**Description of the task:** Would it be possible to quote, exactly and in full, the lines from the one with "Werkhallen, Produktionsräume und Ateliers" through the end of the entries below?

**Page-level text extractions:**
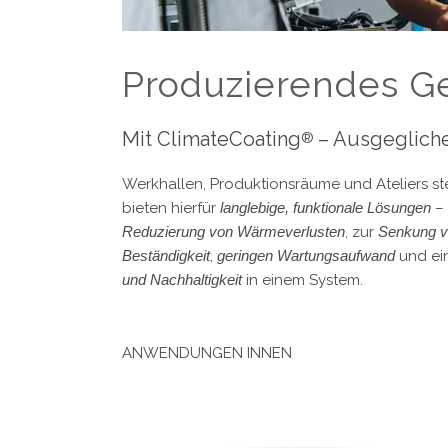
Produzierendes G
Mit ClimateCoating
– Ausgegliche
®
Werkhallen, Produktionsräume und Ateliers 
bieten hierfür
langlebige, funktionale Lösungen
– 
Reduzierung von Wärmeverlusten
, zur
Senkung v
Beständigkeit
,
geringen Wartungsaufwand
und ei
und Nachhaltigkeit
in einem System.
ANWENDUNGEN INNEN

**Solution:**
Werkhallen, Produktionsräume und Ateliers 
bieten hierfür
langlebige, funktionale Lösungen
– 
Reduzierung von Wärmeverlusten
, zur
Senkung v
Beständigkeit
,
geringen Wartungsaufwand
und ei
und Nachhaltigkeit
in einem System.
ANWENDUNGEN INNEN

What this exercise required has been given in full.